*What is required*:
Type out all the records word for word. Any pictures are to be left out.

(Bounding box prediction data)
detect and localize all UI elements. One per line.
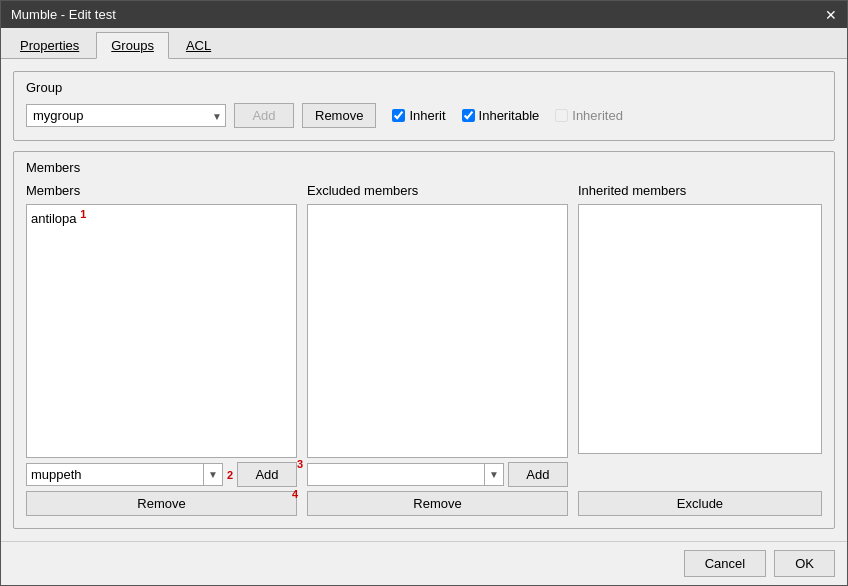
main-content: Group mygroup ▼ Add Remove Inherit Inher… xyxy=(1,59,847,541)
excluded-add-button[interactable]: Add xyxy=(508,462,568,487)
inheritable-checkbox[interactable] xyxy=(462,109,475,122)
inherited-members-list xyxy=(578,204,822,454)
members-add-row: ▼ 2 Add 3 xyxy=(26,462,297,487)
member-name: antilopa xyxy=(31,211,77,226)
ok-button[interactable]: OK xyxy=(774,550,835,577)
bottom-bar: Cancel OK xyxy=(1,541,847,585)
members-list: antilopa 1 xyxy=(26,204,297,458)
members-remove-count: 4 xyxy=(292,488,298,500)
inheritable-checkbox-label[interactable]: Inheritable xyxy=(462,108,540,123)
excluded-add-row: ▼ Add xyxy=(307,462,568,487)
excluded-remove-button[interactable]: Remove xyxy=(307,491,568,516)
members-col-label: Members xyxy=(26,183,297,198)
member-input-wrapper: ▼ xyxy=(26,463,223,486)
members-col: Members antilopa 1 ▼ 2 xyxy=(26,183,297,516)
window-title: Mumble - Edit test xyxy=(11,7,116,22)
excluded-input[interactable] xyxy=(308,464,484,485)
excluded-input-wrapper: ▼ xyxy=(307,463,504,486)
inherited-members-col-label: Inherited members xyxy=(578,183,822,198)
inherited-checkbox xyxy=(555,109,568,122)
excluded-list xyxy=(307,204,568,458)
tab-groups[interactable]: Groups xyxy=(96,32,169,59)
members-add-count: 3 xyxy=(297,458,303,470)
member-input[interactable] xyxy=(27,464,203,485)
group-add-button[interactable]: Add xyxy=(234,103,294,128)
members-remove-button[interactable]: Remove 4 xyxy=(26,491,297,516)
close-button[interactable]: ✕ xyxy=(825,8,837,22)
tab-properties[interactable]: Properties xyxy=(5,32,94,58)
inherited-members-col: Inherited members Exclude xyxy=(578,183,822,516)
members-section-title: Members xyxy=(26,160,822,175)
excluded-col: Excluded members ▼ Add Remove xyxy=(307,183,568,516)
tab-bar: Properties Groups ACL xyxy=(1,28,847,59)
inherited-exclude-button[interactable]: Exclude xyxy=(578,491,822,516)
title-bar: Mumble - Edit test ✕ xyxy=(1,1,847,28)
group-row: mygroup ▼ Add Remove Inherit Inheritable… xyxy=(26,103,822,128)
inherited-exclude-row: Exclude xyxy=(578,491,822,516)
members-add-button[interactable]: Add xyxy=(237,462,297,487)
excluded-col-label: Excluded members xyxy=(307,183,568,198)
members-section: Members Members antilopa 1 ▼ xyxy=(13,151,835,529)
members-columns: Members antilopa 1 ▼ 2 xyxy=(26,183,822,516)
group-select-wrapper: mygroup ▼ xyxy=(26,104,226,127)
member-count: 1 xyxy=(80,208,86,220)
members-input-count: 2 xyxy=(227,469,233,481)
inherit-checkbox[interactable] xyxy=(392,109,405,122)
excluded-input-dropdown-icon[interactable]: ▼ xyxy=(484,464,503,485)
group-section: Group mygroup ▼ Add Remove Inherit Inher… xyxy=(13,71,835,141)
inherited-spacer xyxy=(578,458,822,487)
member-input-dropdown-icon[interactable]: ▼ xyxy=(203,464,222,485)
inherited-checkbox-wrapper: Inherited xyxy=(555,108,623,123)
group-select[interactable]: mygroup xyxy=(26,104,226,127)
cancel-button[interactable]: Cancel xyxy=(684,550,766,577)
group-remove-button[interactable]: Remove xyxy=(302,103,376,128)
list-item: antilopa 1 xyxy=(29,207,294,227)
tab-acl[interactable]: ACL xyxy=(171,32,226,58)
group-section-title: Group xyxy=(26,80,822,95)
excluded-remove-row: Remove xyxy=(307,491,568,516)
inherit-checkbox-label[interactable]: Inherit xyxy=(392,108,445,123)
main-window: Mumble - Edit test ✕ Properties Groups A… xyxy=(0,0,848,586)
members-remove-row: Remove 4 xyxy=(26,491,297,516)
members-add-btn-wrapper: Add 3 xyxy=(237,462,297,487)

*Answer to this problem*:
detect and localize all UI elements. One per line.
main-content: Group mygroup ▼ Add Remove Inherit Inher… xyxy=(1,59,847,541)
excluded-add-button[interactable]: Add xyxy=(508,462,568,487)
inheritable-checkbox[interactable] xyxy=(462,109,475,122)
inherited-members-list xyxy=(578,204,822,454)
members-add-row: ▼ 2 Add 3 xyxy=(26,462,297,487)
member-name: antilopa xyxy=(31,211,77,226)
ok-button[interactable]: OK xyxy=(774,550,835,577)
bottom-bar: Cancel OK xyxy=(1,541,847,585)
members-list: antilopa 1 xyxy=(26,204,297,458)
members-remove-count: 4 xyxy=(292,488,298,500)
inheritable-checkbox-label[interactable]: Inheritable xyxy=(462,108,540,123)
excluded-add-row: ▼ Add xyxy=(307,462,568,487)
excluded-remove-button[interactable]: Remove xyxy=(307,491,568,516)
members-col-label: Members xyxy=(26,183,297,198)
member-input-wrapper: ▼ xyxy=(26,463,223,486)
members-col: Members antilopa 1 ▼ 2 xyxy=(26,183,297,516)
window-title: Mumble - Edit test xyxy=(11,7,116,22)
excluded-input[interactable] xyxy=(308,464,484,485)
excluded-input-wrapper: ▼ xyxy=(307,463,504,486)
inherited-members-col-label: Inherited members xyxy=(578,183,822,198)
inherited-checkbox xyxy=(555,109,568,122)
excluded-list xyxy=(307,204,568,458)
tab-groups[interactable]: Groups xyxy=(96,32,169,59)
members-add-count: 3 xyxy=(297,458,303,470)
member-input[interactable] xyxy=(27,464,203,485)
group-add-button[interactable]: Add xyxy=(234,103,294,128)
members-remove-button[interactable]: Remove 4 xyxy=(26,491,297,516)
close-button[interactable]: ✕ xyxy=(825,8,837,22)
tab-properties[interactable]: Properties xyxy=(5,32,94,58)
inherited-members-col: Inherited members Exclude xyxy=(578,183,822,516)
members-section-title: Members xyxy=(26,160,822,175)
excluded-col: Excluded members ▼ Add Remove xyxy=(307,183,568,516)
tab-bar: Properties Groups ACL xyxy=(1,28,847,59)
inherited-exclude-button[interactable]: Exclude xyxy=(578,491,822,516)
title-bar: Mumble - Edit test ✕ xyxy=(1,1,847,28)
group-row: mygroup ▼ Add Remove Inherit Inheritable… xyxy=(26,103,822,128)
inherited-exclude-row: Exclude xyxy=(578,491,822,516)
members-add-button[interactable]: Add xyxy=(237,462,297,487)
excluded-col-label: Excluded members xyxy=(307,183,568,198)
members-section: Members Members antilopa 1 ▼ xyxy=(13,151,835,529)
members-columns: Members antilopa 1 ▼ 2 xyxy=(26,183,822,516)
group-select-wrapper: mygroup ▼ xyxy=(26,104,226,127)
member-count: 1 xyxy=(80,208,86,220)
members-input-count: 2 xyxy=(227,469,233,481)
inherit-checkbox[interactable] xyxy=(392,109,405,122)
excluded-input-dropdown-icon[interactable]: ▼ xyxy=(484,464,503,485)
group-section: Group mygroup ▼ Add Remove Inherit Inher… xyxy=(13,71,835,141)
inherited-spacer xyxy=(578,458,822,487)
member-input-dropdown-icon[interactable]: ▼ xyxy=(203,464,222,485)
inherited-checkbox-wrapper: Inherited xyxy=(555,108,623,123)
group-select[interactable]: mygroup xyxy=(26,104,226,127)
cancel-button[interactable]: Cancel xyxy=(684,550,766,577)
group-remove-button[interactable]: Remove xyxy=(302,103,376,128)
list-item: antilopa 1 xyxy=(29,207,294,227)
tab-acl[interactable]: ACL xyxy=(171,32,226,58)
group-section-title: Group xyxy=(26,80,822,95)
excluded-remove-row: Remove xyxy=(307,491,568,516)
inherit-checkbox-label[interactable]: Inherit xyxy=(392,108,445,123)
main-window: Mumble - Edit test ✕ Properties Groups A… xyxy=(0,0,848,586)
members-remove-row: Remove 4 xyxy=(26,491,297,516)
members-add-btn-wrapper: Add 3 xyxy=(237,462,297,487)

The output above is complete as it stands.